On Sat, Dec 17, 2005 at 02:42:12AM -0800, Ray Saintonge wrote:
David Gerard wrote:
"Where's the science?" is a reasonable question that pseudoscience fails.
That's an empty generality.
No, it isn't, because ...
Science is in the process, not the results.
... science *is* in the process, not the results. Exactly right!
Calling something "pseudoscience" is not an indictment of the results. It is a statement about the process: that the "results" were not come by using a process which resembles science, despite the proponent's own claims to the mantle of "science".
When someone presents "scientific astrology" -- Google it; it's a real expression! -- we are correct to ask, "Where's the science?" That is to say, "By what process did you come up with this astrology? Where are your data, or observations, or clinical trials, or case studies? What is your method? When did you test your hypotheses? Which ones did you reject as false, and why? Where is your peer review? How can someone else replicate your results to test their accuracy? How would your results differ if the conditions were different -- say, if Mars were in trine to Venus instead of Jupiter?"

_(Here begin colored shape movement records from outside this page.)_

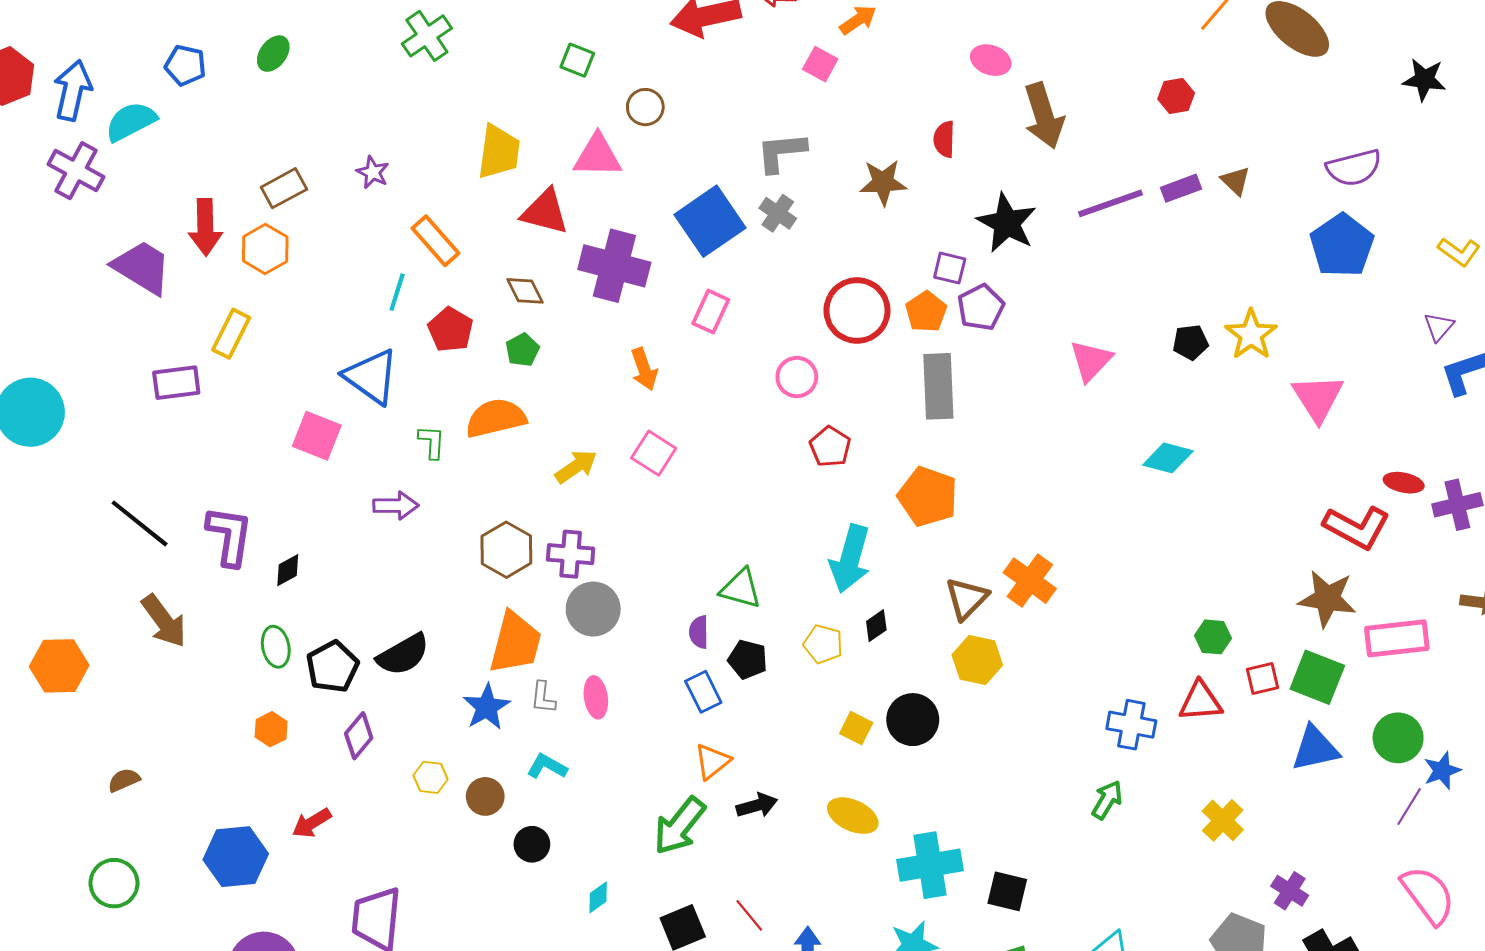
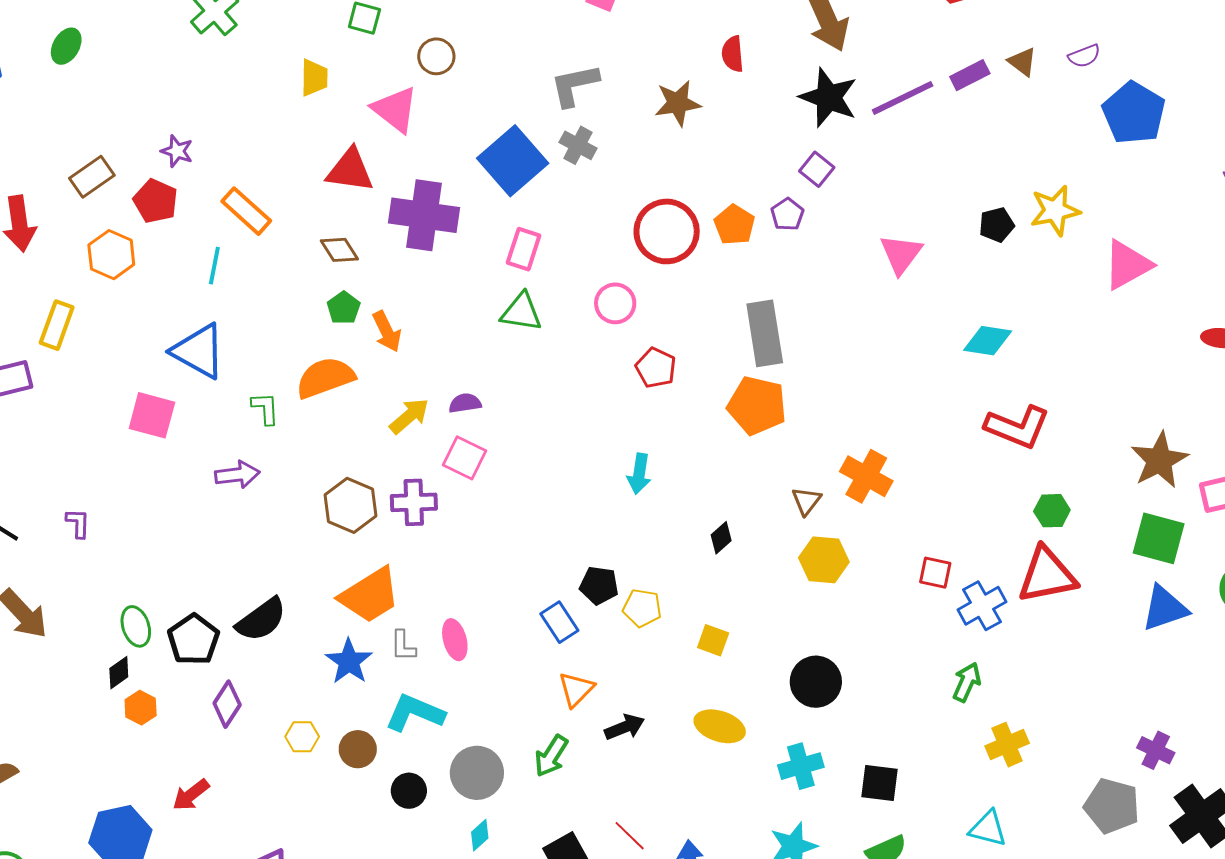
yellow trapezoid: (499, 152) -> (314, 78), moved, size x0.7
pink triangle: (598, 156) -> (395, 109), turned 44
purple semicircle: (1354, 168) -> (1084, 56), moved, size x0.6
black star: (1007, 223) -> (829, 97), moved
orange hexagon: (265, 249) -> (111, 255), moved
purple square: (950, 268) -> (817, 169), moved, turned 32
purple pentagon: (981, 307) -> (787, 214), size x0.7
red pentagon: (450, 330) -> (156, 201), moved
yellow star: (1251, 335) -> (1055, 210), turned 30
orange arrow: (644, 369) -> (387, 331), moved
gray rectangle: (938, 386) -> (765, 333), moved
pink triangle: (1318, 398) -> (1127, 265), turned 40
pink square: (654, 453) -> (464, 458), moved
red L-shape: (1357, 527) -> (1017, 427), moved
purple L-shape: (229, 536) -> (78, 523), size x0.5
cyan arrow: (850, 559) -> (639, 474), moved, size x0.6
black diamond: (288, 570) -> (119, 673), moved
green triangle: (741, 589) -> (521, 312), moved
brown triangle: (967, 598) -> (806, 501), size x0.7
brown star: (1327, 599) -> (1159, 460), turned -30
gray circle: (593, 609) -> (477, 773), moved
purple semicircle: (699, 632) -> (465, 403), moved, turned 88
orange trapezoid: (515, 643) -> (370, 595), turned 50
yellow pentagon: (823, 644) -> (642, 608), moved
red square: (1263, 679) -> (935, 573), moved, turned 32
red triangle: (1200, 701) -> (1047, 575), size x1.4
black circle: (913, 720) -> (816, 682), moved
blue cross: (1131, 725) -> (982, 606), turned -33
cyan L-shape: (547, 766) -> (415, 713), size x1.5
yellow cross: (1223, 820) -> (1007, 745), moved, turned 30
green arrow: (679, 826) -> (551, 756), size x0.7
cyan cross: (930, 865) -> (801, 766), size x0.7

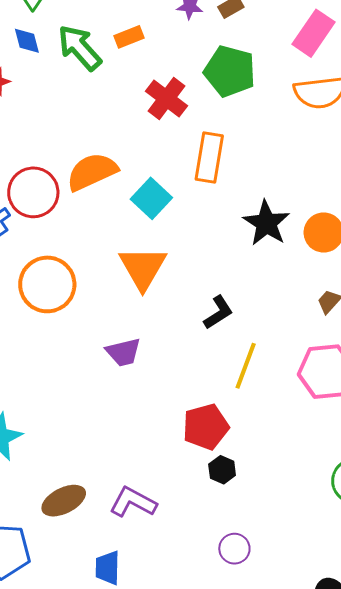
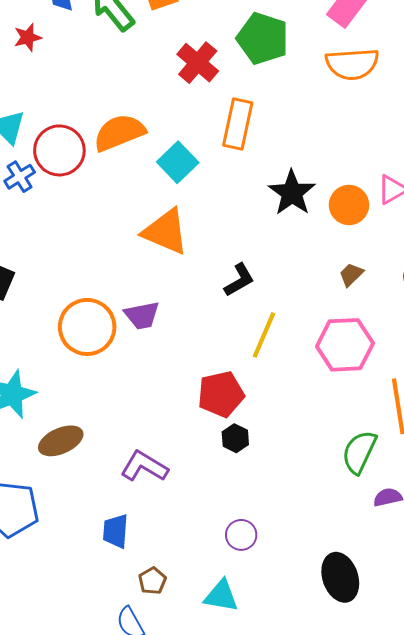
orange triangle: (143, 268) -> (166, 232), turned -40
orange circle: (47, 284) -> (87, 327), moved
brown ellipse: (64, 501) -> (61, 441), moved
purple circle: (234, 549) -> (241, 535), moved

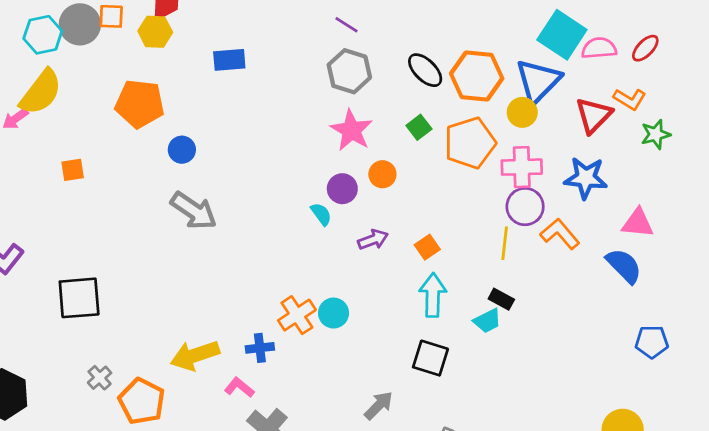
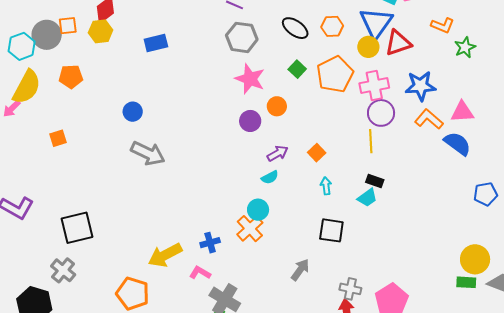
orange hexagon: (477, 76) -> (332, 26), size x0.6
orange pentagon: (140, 104) -> (71, 77), moved, size x0.7
red triangle: (594, 115) -> (398, 43), moved, turned 36
cyan semicircle: (321, 214) -> (270, 177), moved, turned 108
orange L-shape: (560, 234) -> (429, 119), moved
cyan arrow: (433, 295) -> (326, 186), size x0.6
orange cross: (297, 315) -> (250, 229), moved
gray cross: (100, 378) -> (63, 270), moved, size x1.4

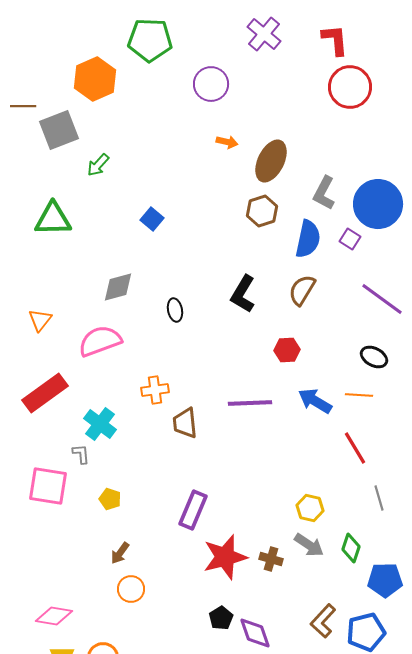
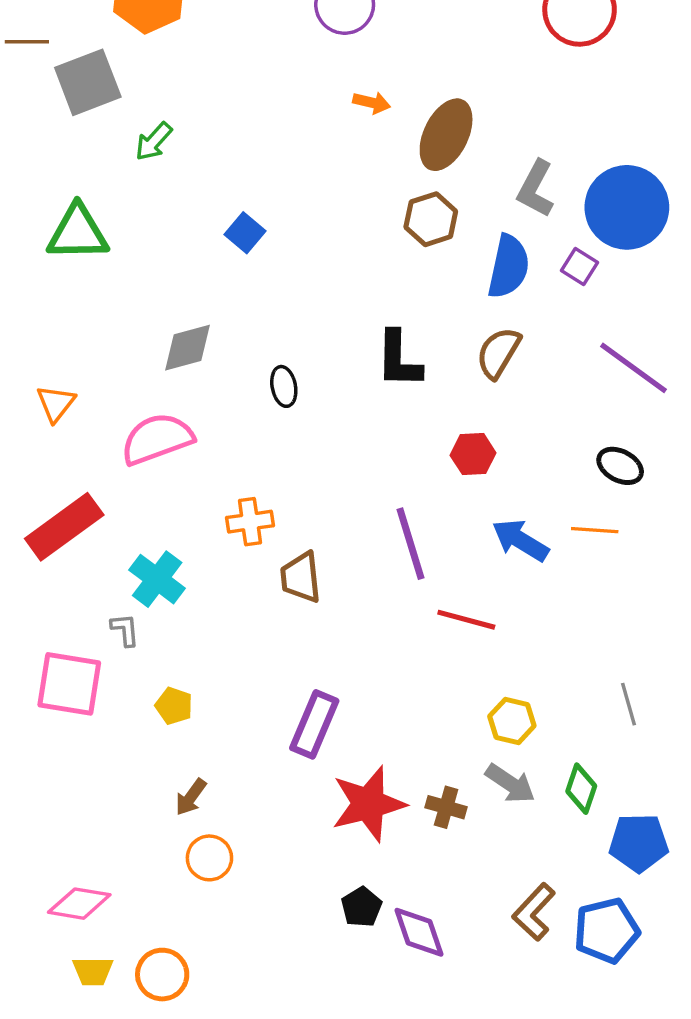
black L-shape: (243, 294) -> (399, 359), turned -30
purple line: (250, 403) -> (411, 544), turned 75
red line: (355, 448) -> (466, 620), moved, turned -44

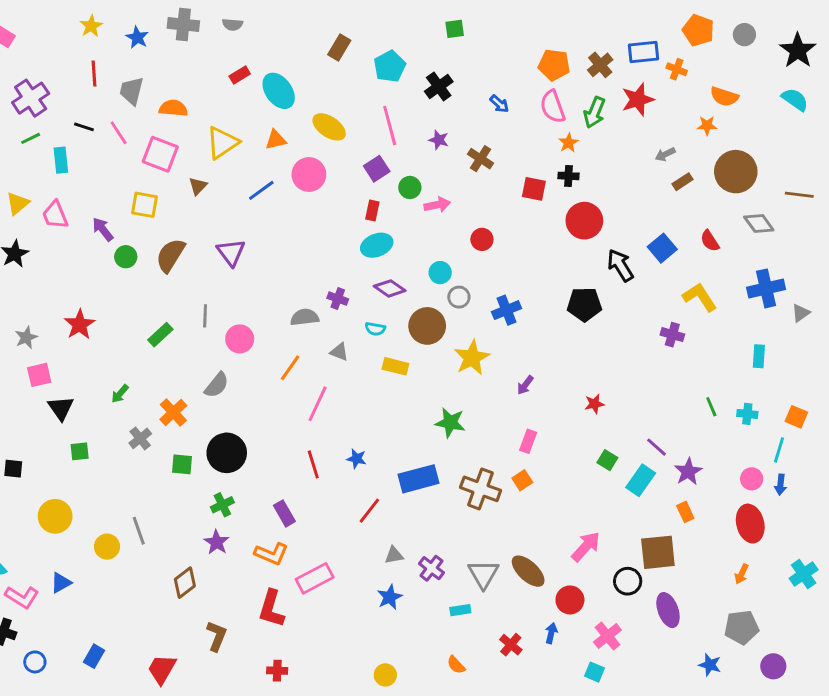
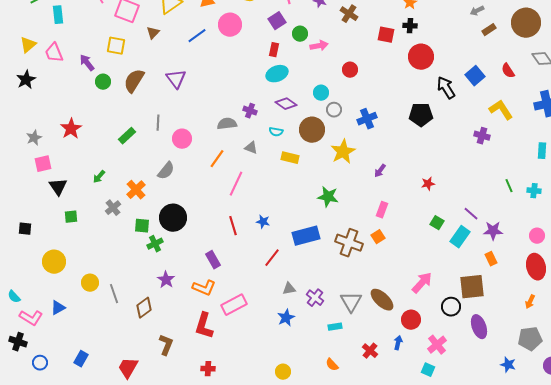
purple star: (688, 472) -> (493, 231), turned 30
green cross: (222, 505) -> (155, 244), moved
gray line: (139, 531) -> (114, 294), moved

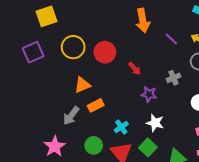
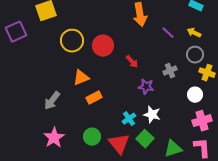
purple square: (33, 52) -> (16, 32), moved
gray arrow: (71, 116) -> (52, 101), moved
cyan cross: (121, 127) -> (129, 119), moved

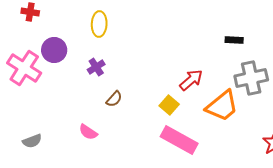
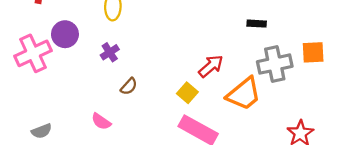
pink cross: (24, 68) -> (33, 53), turned 32

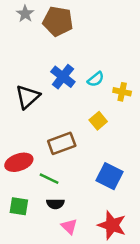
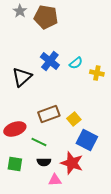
yellow square: (98, 121) -> (74, 119), moved
red star: (112, 225) -> (72, 163), moved
pink triangle: (69, 226) -> (55, 180), turned -48

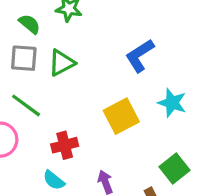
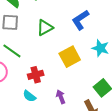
green triangle: (62, 63) -> (45, 28), moved

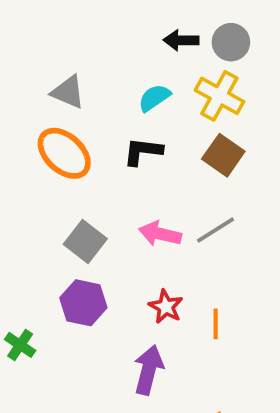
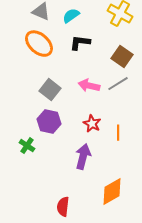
cyan semicircle: (154, 98) -> (71, 16), moved
brown square: (223, 155) -> (122, 57), moved
green cross: (20, 345) -> (27, 146), moved

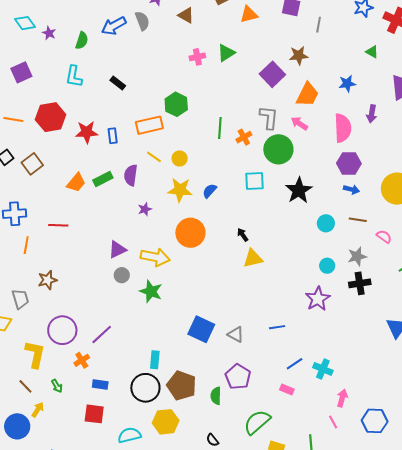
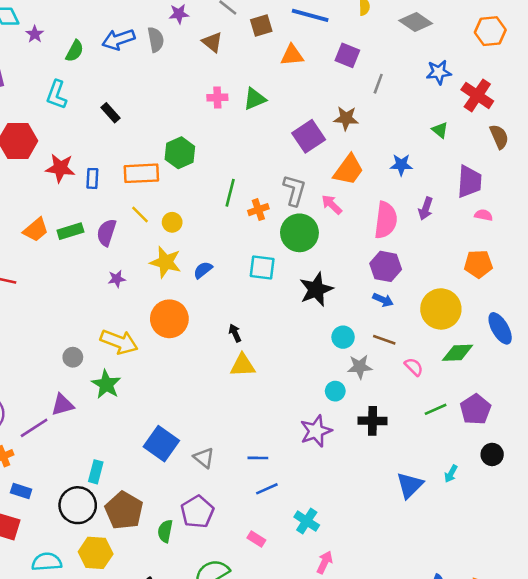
purple triangle: (117, 250) -> (62, 405), moved
gray star: (357, 256) -> (360, 367), moved
blue line: (295, 364) -> (267, 489), moved

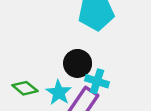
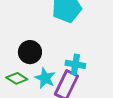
black circle: (78, 63) -> (30, 52), moved

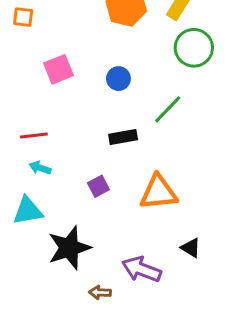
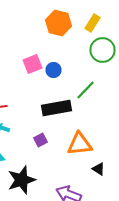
pink square: (58, 69) -> (32, 64), moved
black rectangle: (123, 137) -> (56, 108), size x1.6
black triangle: (191, 248) -> (98, 169), moved

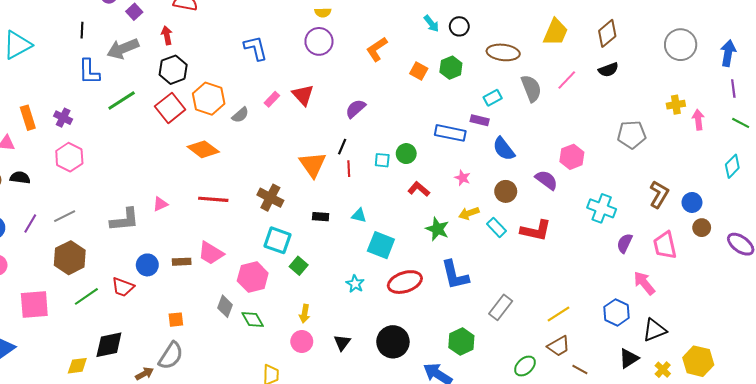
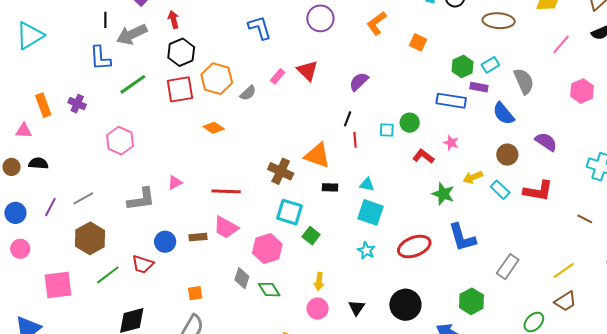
black line: (82, 30) -> (105, 20), moved
green hexagon: (451, 68) -> (462, 66), moved
gray semicircle: (531, 88) -> (524, 81), moved
red square: (170, 108) -> (180, 89), turned 32
orange diamond: (203, 149) -> (214, 128), size x0.7
pink hexagon: (69, 157) -> (120, 141), moved
pink hexagon: (572, 157) -> (582, 91), moved
orange triangle: (313, 165) -> (317, 156), moved, turned -32
pink star: (463, 178) -> (451, 143), moved
red line: (213, 199) -> (226, 191), moved
cyan square: (381, 245) -> (371, 212), moved
brown line: (580, 370) -> (585, 219), moved

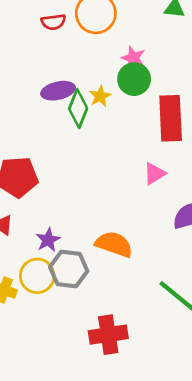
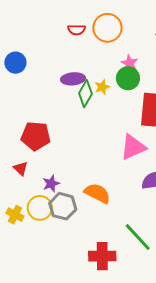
pink triangle: (154, 173) -> (133, 147), size x1.6
red cross: (108, 335) -> (102, 256), moved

If the answer to "Where's the science?" is an evasion -- be it "Oh, have faith!" or "But it's the wisdom of the ancients!" or "The spirits of lost Atlantis revealed it to me!" or "Astrology is more powerful than rational thought" or "We don't have to show you no steeenking science" or "Doesn't it *feel* true?" -- then what we have is indeed fake science -- or, in a word, pseudoscience.